• _Activity_
Scan the records for lines holding "Best". Say how many there are and give nothing else.

• _Saved data entries_
++++++++++

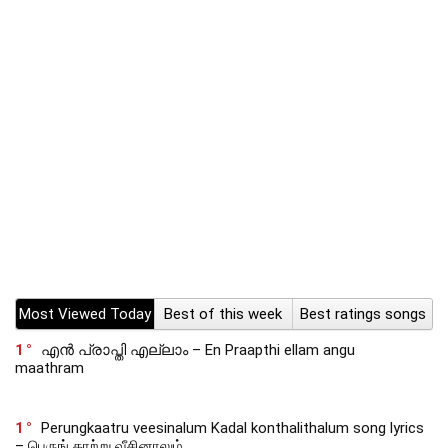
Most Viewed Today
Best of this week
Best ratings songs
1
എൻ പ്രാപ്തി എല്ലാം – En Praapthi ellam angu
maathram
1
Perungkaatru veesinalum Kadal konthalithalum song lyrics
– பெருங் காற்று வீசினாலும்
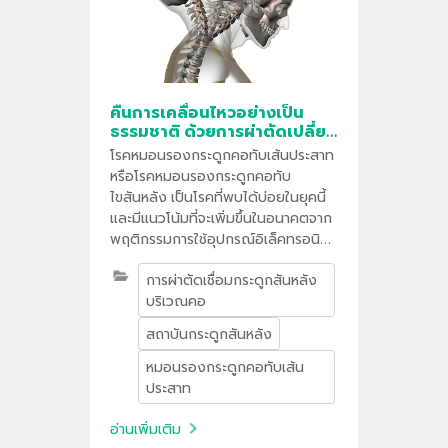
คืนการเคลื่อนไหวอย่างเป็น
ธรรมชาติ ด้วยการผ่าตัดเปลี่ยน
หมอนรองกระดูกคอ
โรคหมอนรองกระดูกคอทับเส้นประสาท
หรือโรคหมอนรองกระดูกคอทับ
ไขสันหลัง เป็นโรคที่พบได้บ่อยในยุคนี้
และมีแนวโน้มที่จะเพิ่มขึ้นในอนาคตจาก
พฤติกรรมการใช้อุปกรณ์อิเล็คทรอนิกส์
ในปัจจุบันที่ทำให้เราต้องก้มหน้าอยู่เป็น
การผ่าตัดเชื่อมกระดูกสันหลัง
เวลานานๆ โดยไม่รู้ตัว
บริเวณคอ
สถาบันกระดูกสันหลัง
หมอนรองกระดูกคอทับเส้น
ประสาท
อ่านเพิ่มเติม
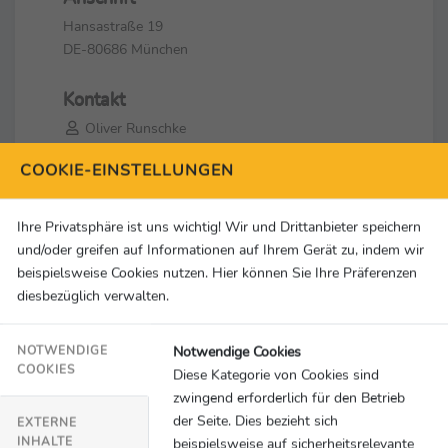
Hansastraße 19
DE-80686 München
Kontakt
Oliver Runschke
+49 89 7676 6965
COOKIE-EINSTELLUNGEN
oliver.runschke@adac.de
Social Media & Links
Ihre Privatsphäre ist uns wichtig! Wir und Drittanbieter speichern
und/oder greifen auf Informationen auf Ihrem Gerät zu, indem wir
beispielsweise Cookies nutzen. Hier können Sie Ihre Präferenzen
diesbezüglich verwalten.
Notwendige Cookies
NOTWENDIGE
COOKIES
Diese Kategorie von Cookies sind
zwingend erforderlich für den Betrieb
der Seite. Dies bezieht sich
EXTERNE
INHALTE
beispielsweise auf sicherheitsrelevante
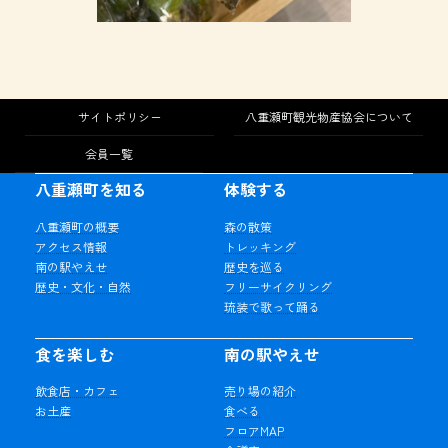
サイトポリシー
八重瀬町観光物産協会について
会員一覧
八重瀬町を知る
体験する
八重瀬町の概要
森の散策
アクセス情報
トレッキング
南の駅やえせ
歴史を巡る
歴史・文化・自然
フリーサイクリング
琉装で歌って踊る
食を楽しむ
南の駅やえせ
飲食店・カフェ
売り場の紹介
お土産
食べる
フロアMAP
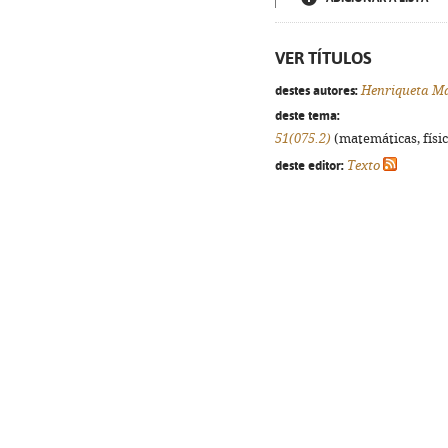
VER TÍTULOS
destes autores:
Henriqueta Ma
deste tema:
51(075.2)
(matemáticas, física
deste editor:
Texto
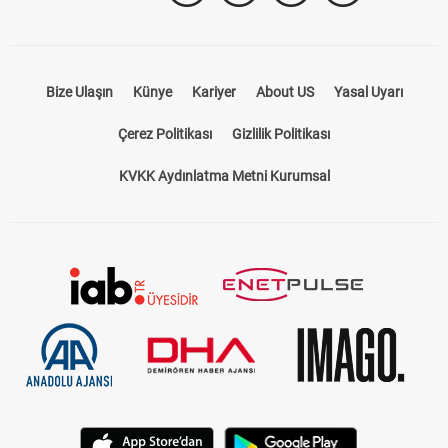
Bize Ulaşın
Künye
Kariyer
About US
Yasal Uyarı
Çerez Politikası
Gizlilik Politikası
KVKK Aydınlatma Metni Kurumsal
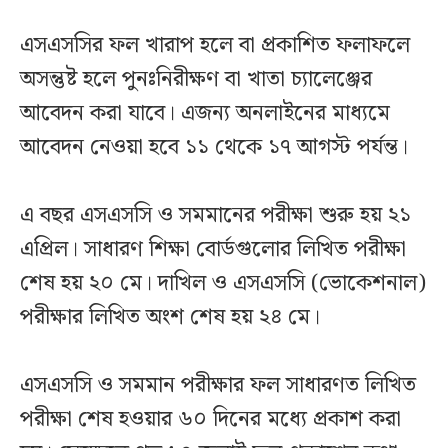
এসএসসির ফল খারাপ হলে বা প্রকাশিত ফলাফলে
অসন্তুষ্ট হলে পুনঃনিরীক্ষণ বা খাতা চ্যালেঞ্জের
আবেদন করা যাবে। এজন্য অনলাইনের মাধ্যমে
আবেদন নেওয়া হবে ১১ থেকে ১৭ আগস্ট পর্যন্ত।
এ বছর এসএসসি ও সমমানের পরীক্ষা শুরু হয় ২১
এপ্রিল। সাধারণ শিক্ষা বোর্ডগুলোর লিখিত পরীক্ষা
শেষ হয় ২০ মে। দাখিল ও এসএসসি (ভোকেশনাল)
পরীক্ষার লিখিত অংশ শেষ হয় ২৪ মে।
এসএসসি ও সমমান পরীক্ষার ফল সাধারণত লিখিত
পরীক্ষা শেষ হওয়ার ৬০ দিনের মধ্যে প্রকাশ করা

++++++++++

• _Solution below_
2